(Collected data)
......
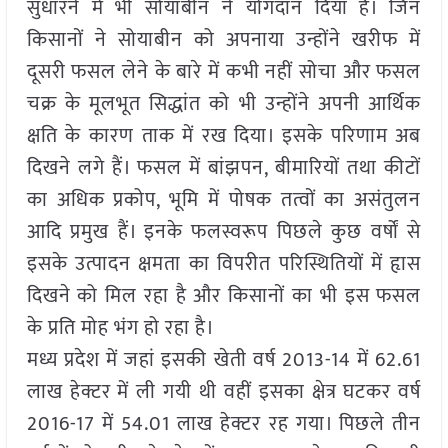
सुधारने में भी सोयाबीन ने योगदान दिया है। जिन
किसानों ने सोयाबीन को अपनाया उन्होंने खरीफ में
दूसरी फसल लेने के बारे में कभी नहीं सोचा और फसल
चक्र के मूलभूत सिद्धांत को भी उन्होंने अपनी आर्थिक
क्षति के कारण ताक में रख दिया। इसके परिणाम अब
दिखने लगे हैं। फसल में बांझपन, बीमारियों तथा कीटों
का अधिक प्रकोप, भूमि में पोषक तत्वों का असंतुलन
आदि प्रमुख हैं। इनके फलस्वरूप पिछले कुछ वर्षों से
इसके उत्पादन क्षमता का विपरीत परिस्थितियों में हृास
दिखने को मिल रहा है और किसानों का भी इस फसल
के प्रति मोह भंग हो रहा है।
मध्य प्रदेश में जहां इसकी खेती वर्ष 2013-14 में 62.61
लाख हेक्टर में ली गयी थी वहीं इसका क्षेत्र घटकर वर्ष
2016-17 में 54.01 लाख हेक्टर रह गया। पिछले तीन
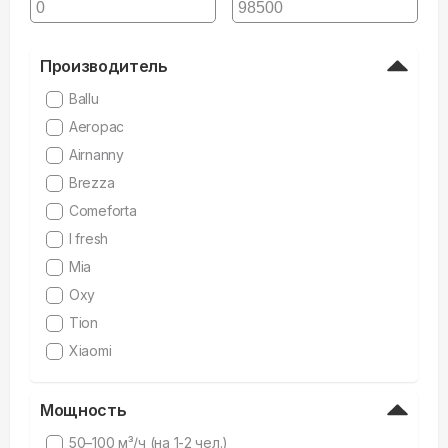
Производитель
Ballu
Aeropac
Airnanny
Brezza
Comeforta
I fresh
Mia
Oxy
Tion
Xiaomi
Мощность
50–100 м³/ч (на 1-2 чел.)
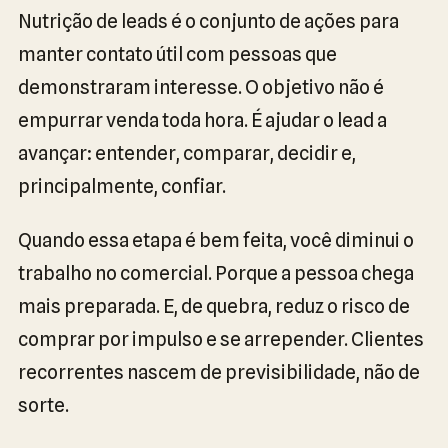
Nutrição de leads é o conjunto de ações para
manter contato útil com pessoas que
demonstraram interesse. O objetivo não é
empurrar venda toda hora. É ajudar o lead a
avançar: entender, comparar, decidir e,
principalmente, confiar.
Quando essa etapa é bem feita, você diminui o
trabalho no comercial. Porque a pessoa chega
mais preparada. E, de quebra, reduz o risco de
comprar por impulso e se arrepender. Clientes
recorrentes nascem de previsibilidade, não de
sorte.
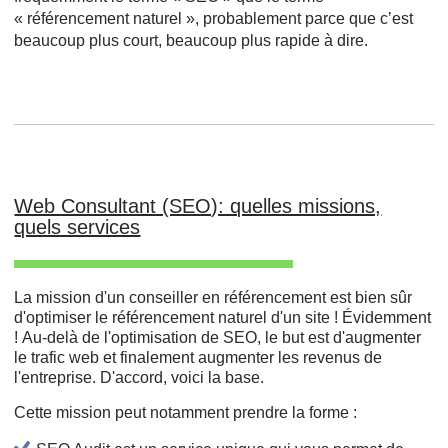
« référencement naturel », probablement parce que c’est
beaucoup plus court, beaucoup plus rapide à dire.
Web Consultant (SEO): quelles missions,
quels services
La mission d'un conseiller en référencement est bien sûr
d'optimiser le référencement naturel d'un site ! Évidemment
! Au-delà de l'optimisation de SEO, le but est d'augmenter
le trafic web et finalement augmenter les revenus de
l'entreprise. D'accord, voici la base.
Cette mission peut notamment prendre la forme :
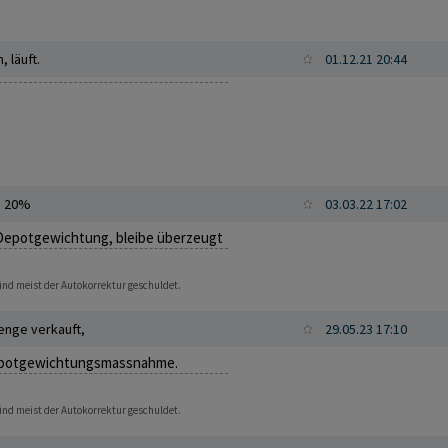
, läuft.
01.12.21 20:44
n 20%
03.03.22 17:02
 Depotgewichtung, bleibe überzeugt
sind meist der Autokorrektur geschuldet.
enge verkauft,
29.05.23 17:10
Depotgewichtungsmassnahme.
sind meist der Autokorrektur geschuldet.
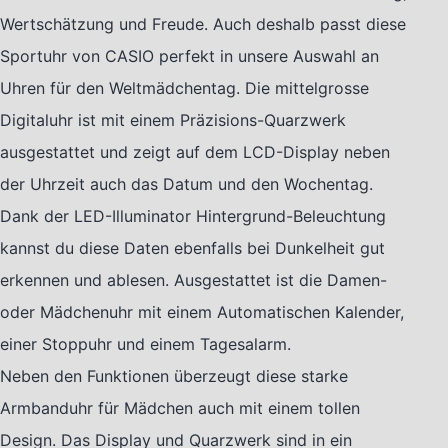
Wertschätzung und Freude. Auch deshalb passt diese
Sportuhr von CASIO perfekt in unsere Auswahl an
Uhren für den Weltmädchentag. Die mittelgrosse
Digitaluhr ist mit einem Präzisions-Quarzwerk
ausgestattet und zeigt auf dem LCD-Display neben
der Uhrzeit auch das Datum und den Wochentag.
Dank der LED-Illuminator Hintergrund-Beleuchtung
kannst du diese Daten ebenfalls bei Dunkelheit gut
erkennen und ablesen. Ausgestattet ist die Damen-
oder Mädchenuhr mit einem Automatischen Kalender,
einer Stoppuhr und einem Tagesalarm.
Neben den Funktionen überzeugt diese starke
Armbanduhr für Mädchen auch mit einem tollen
Design. Das Display und Quarzwerk sind in ein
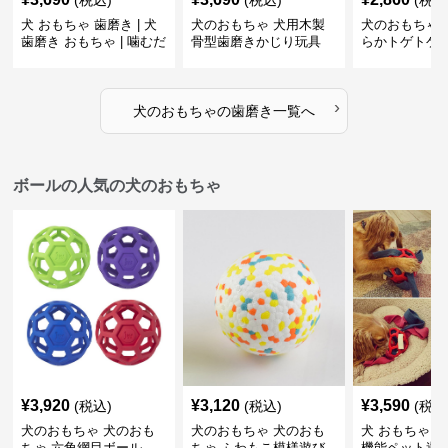
(税込)
(税込)
(税込
犬 おもちゃ 歯磨き | 犬
犬のおもちゃ 犬用木製
犬のおもちゃ 
歯磨き おもちゃ | 噛むだ
骨型歯磨きかじり玩具
らかトゲトゲ
けで歯垢除去！小型犬用
歯磨きおもち
ゴム製デンタルケア
›
犬のおもちゃ
の
歯磨き
一覧へ
ボールの人気の犬のおもちゃ
¥
3,920
¥
3,120
¥
3,590
(税込)
(税込)
(税込
犬のおもちゃ 犬のおも
犬のおもちゃ 犬のおも
犬 おもちゃ ボ
ちゃ 六角網目ボール
ちゃ ふわもこ模様遊び
機能ペット遊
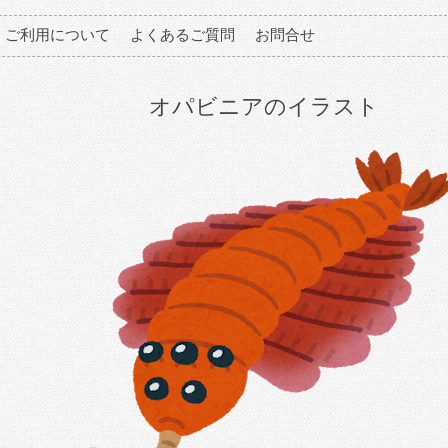
ご利用について
よくあるご質問
お問合せ
オパビニアのイラスト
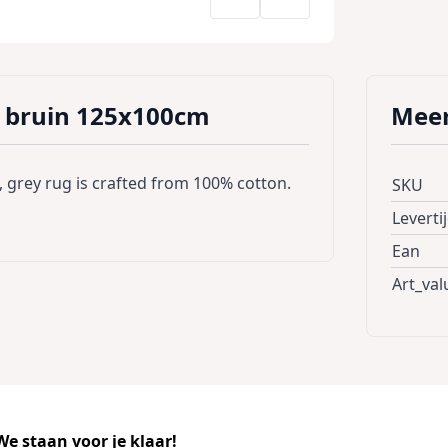
er bruin 125x100cm
Meer
, grey rug is crafted from 100% cotton.
SKU
Leverti
Ean
Art_val
e staan voor je klaar!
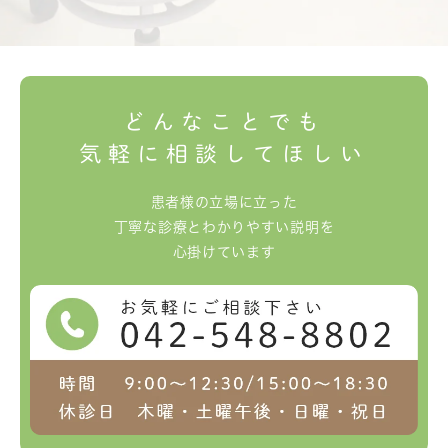
どんなことでも
気軽に相談してほしい
患者様の立場に立った
丁寧な診療とわかりやすい説明を
心掛けています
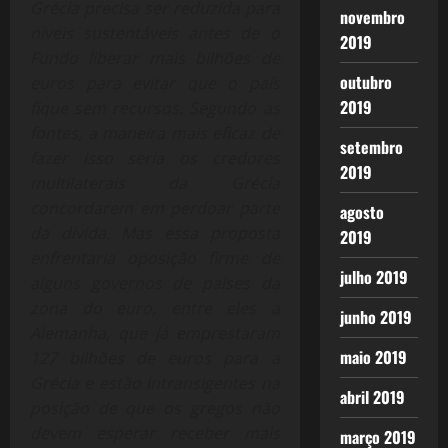
Grécia precisa ser reduzida para
novembro
níveis sustentáveis antes de o
2019
Fundo liberar mais bilhões de
outubro
euros para evitar que o país
2019
fique sem recursos. Segundo as
fontes, a maneira mais eficaz de
setembro
fazer isso seria os credores
2019
multilaterais da Grécia
concordarem em perdoar parte
agosto
da dívida. Mas essa proposta
2019
enfrentaria oposição firme de
julho 2019
alguns governos de países da
zona do euro, entre eles a
junho 2019
Alemanha, que já emprestaram
maio 2019
127 bilhões de euros para a
Grécia e estão intransigentes na
abril 2019
posição de que os gregos não
devem esperar receber mais
março 2019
......
Reproduce the data above without a single change, please, but without its pictures.

• **The completed task**:
सुधारने में भी सोयाबीन ने योगदान दिया है। जिन
किसानों ने सोयाबीन को अपनाया उन्होंने खरीफ में
दूसरी फसल लेने के बारे में कभी नहीं सोचा और फसल
चक्र के मूलभूत सिद्धांत को भी उन्होंने अपनी आर्थिक
क्षति के कारण ताक में रख दिया। इसके परिणाम अब
दिखने लगे हैं। फसल में बांझपन, बीमारियों तथा कीटों
का अधिक प्रकोप, भूमि में पोषक तत्वों का असंतुलन
आदि प्रमुख हैं। इनके फलस्वरूप पिछले कुछ वर्षों से
इसके उत्पादन क्षमता का विपरीत परिस्थितियों में हृास
दिखने को मिल रहा है और किसानों का भी इस फसल
के प्रति मोह भंग हो रहा है।
मध्य प्रदेश में जहां इसकी खेती वर्ष 2013-14 में 62.61
लाख हेक्टर में ली गयी थी वहीं इसका क्षेत्र घटकर वर्ष
2016-17 में 54.01 लाख हेक्टर रह गया। पिछले तीन
Производитель
Ballu
Aeropac
Airnanny
Brezza
Comeforta
I fresh
Mia
Oxy
Tion
Xiaomi
Мощность
50–100 м³/ч (на 1-2 чел.)
Nutrição de leads é o conjunto de ações para
manter contato útil com pessoas que
demonstraram interesse. O objetivo não é
empurrar venda toda hora. É ajudar o lead a
avançar: entender, comparar, decidir e,
principalmente, confiar.
Quando essa etapa é bem feita, você diminui o
trabalho no comercial. Porque a pessoa chega
mais preparada. E, de quebra, reduz o risco de
comprar por impulso e se arrepender. Clientes
recorrentes nascem de previsibilidade, não de
sorte.
« référencement naturel », probablement parce que c’est
beaucoup plus court, beaucoup plus rapide à dire.
Web Consultant (SEO): quelles missions,
quels services
La mission d'un conseiller en référencement est bien sûr
d'optimiser le référencement naturel d'un site ! Évidemment
! Au-delà de l'optimisation de SEO, le but est d'augmenter
le trafic web et finalement augmenter les revenus de
l'entreprise. D'accord, voici la base.
Cette mission peut notamment prendre la forme :
, läuft.
01.12.21 20:44
n 20%
03.03.22 17:02
 Depotgewichtung, bleibe überzeugt
sind meist der Autokorrektur geschuldet.
enge verkauft,
29.05.23 17:10
Depotgewichtungsmassnahme.
sind meist der Autokorrektur geschuldet.
Wertschätzung und Freude. Auch deshalb passt diese
Sportuhr von CASIO perfekt in unsere Auswahl an
Uhren für den Weltmädchentag. Die mittelgrosse
Digitaluhr ist mit einem Präzisions-Quarzwerk
ausgestattet und zeigt auf dem LCD-Display neben
der Uhrzeit auch das Datum und den Wochentag.
Dank der LED-Illuminator Hintergrund-Beleuchtung
kannst du diese Daten ebenfalls bei Dunkelheit gut
erkennen und ablesen. Ausgestattet ist die Damen-
oder Mädchenuhr mit einem Automatischen Kalender,
einer Stoppuhr und einem Tagesalarm.
Neben den Funktionen überzeugt diese starke
Armbanduhr für Mädchen auch mit einem tollen
Design. Das Display und Quarzwerk sind in ein
(税込)
(税込)
(税込
犬 おもちゃ 歯磨き | 犬
犬のおもちゃ 犬用木製
犬のおもちゃ 
歯磨き おもちゃ | 噛むだ
骨型歯磨きかじり玩具
らかトゲトゲ
けで歯垢除去！小型犬用
歯磨きおもち
ゴム製デンタルケア
›
犬のおもちゃ
の
歯磨き
一覧へ
ボールの人気の犬のおもちゃ
¥
3,920
¥
3,120
¥
3,590
(税込)
(税込)
(税込
犬のおもちゃ 犬のおも
犬のおもちゃ 犬のおも
犬 おもちゃ ボ
ちゃ 六角網目ボール
ちゃ ふわもこ模様遊び
機能ペット遊
ご利用について
よくあるご質問
お問合せ
オパビニアのイラスト
er bruin 125x100cm
Meer
, grey rug is crafted from 100% cotton.
SKU
Leverti
Ean
Art_val
e staan voor je klaar!
どんなことでも
気軽に相談してほしい
患者様の立場に立った
丁寧な診療とわかりやすい説明を
心掛けています
Grécia precisa ser reduzida para
novembro
níveis sustentáveis antes de o
2019
Fundo liberar mais bilhões de
outubro
euros para evitar que o país
2019
fique sem recursos. Segundo as
fontes, a maneira mais eficaz de
setembro
fazer isso seria os credores
2019
multilaterais da Grécia
concordarem em perdoar parte
agosto
da dívida. Mas essa proposta
2019
enfrentaria oposição firme de
julho 2019
alguns governos de países da
zona do euro, entre eles a
junho 2019
Alemanha, que já emprestaram
maio 2019
127 bilhões de euros para a
Grécia e estão intransigentes na
abril 2019
posição de que os gregos não
devem esperar receber mais
março 2019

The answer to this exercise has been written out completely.